Self-Seeded, Rolling Starts
Though race officials allowed for 30 minutes for rolling starts (where athletes entered the water in a continuous stream through a controlled access point) all races had the entirety of the field swimming in 15 minutes or less. The success of the rolling start at early-summer races prompted officials to change Ironman Lake Tahoe from a mass start to the new format.
Upon learning of the change from mass start to rolling, some athletes suggested slower swimmers might seed themselves at the front of the pack in order to gain the maximum amount of time; Ironman addressed this by stating all athletes received 2 hours and 20 minutes from the time they crossed a timing mat to enter the water, regardless of place in the starting lineup.
“I positioned myself accordingly among the field, and felt it was a smooth start,” reflects Smith. “I feel that the majority of people seeded themselves correctly, with the exception of a few who seemed to run out of gas in the first 300 meters.
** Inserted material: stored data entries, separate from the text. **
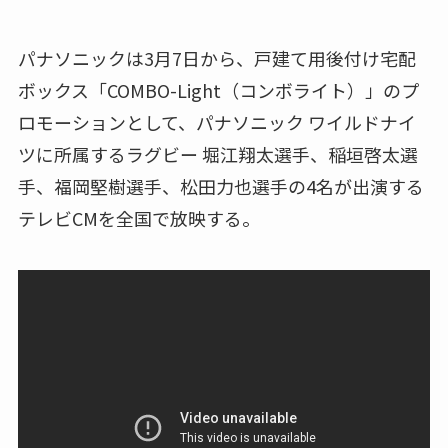
パナソニックは3月7日から、戸建て用後付け宅配
ボックス「COMBO-Light（コンボライト）」のプ
ロモーションとして、パナソニック ワイルドナイ
ツに所属するラグビー 堀江翔太選手、稲垣啓太選
手、福岡堅樹選手、松田力也選手の4名が出演する
テレビCMを全国で放映する。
But that’s almost to be expected at any race. There will always be over-estimators.”
Increased Safety Personnel
In addition to increased swim personnel, rescue boats and personal watercrafts along each swim course, Ironman utilized numbered buoys to facilitate accurate and rapid communication while identifying and rescuing distressed swimmers.
“Our water safety resources were better able to respond to any troubled athletes,” says Messick of the changes.
“I think the focus on safety surrounding the changes is the main aspect of the initiative I like the most,” shares Smith. “Safety is a huge component of racing to help ensure everyone on the course, including those watching and volunteering, have a fun day and overall experience.”
Effects on Swim Finishers, Times
According to analysis by Raymond Britt of RunTri.com, SwimSmart changes did not have a negative effect on swim times. At Ironman Lake Placid, average swim times were consistent with past years.
In the case of Coeur d’Alene, the changes may have affected athlete swim times for the better. Ironman Coeur d’Alene racers in 2013 swam an average of 3 to 4 percent, or 2.5 minutes, faster than in 2012. Many credit this improvement to the new rolling start, which replaced a crowded, frenetic mass start on the shore.
Messick cites another measure of success: “We saw a higher proportion of athletes complete their swims in races where the operational aspects of SwimSmart were implemented.”
Criticisms from Kona Hopefuls
Though the changes to swim starts have been largely successful (“Overall athlete satisfaction improved for the swim portion of the race,” says Messick), some criticisms still remain. For those racing for age group placing and/or a World Championship spot, the staggered start can make a finish uncertain.
“[The rolling start] takes away from racing head to head with the entire age group field, which in my opinion, is the coolest part of the mass start,” says Knutson. “Regardless of what place you’re in, it’s fun to try and catch other competitors in the last mile or the last half mile and try to finish ahead of them.”
The Future of SwimSmart
Messick says Ironman plans to “continue to introduce and enhance SwimSmart initiatives at all of our North American races,” as well as add SwimSmart elements to races outside of North America. However, Ironman does not plan to take a one-size-fits-all approach to its series:
“Each race has its own character and venue elements that we are constantly evaluating to provide the safest and most enjoyable athlete experience…there will likely not be a single approach to how we implement the SwimSmart initiatives.”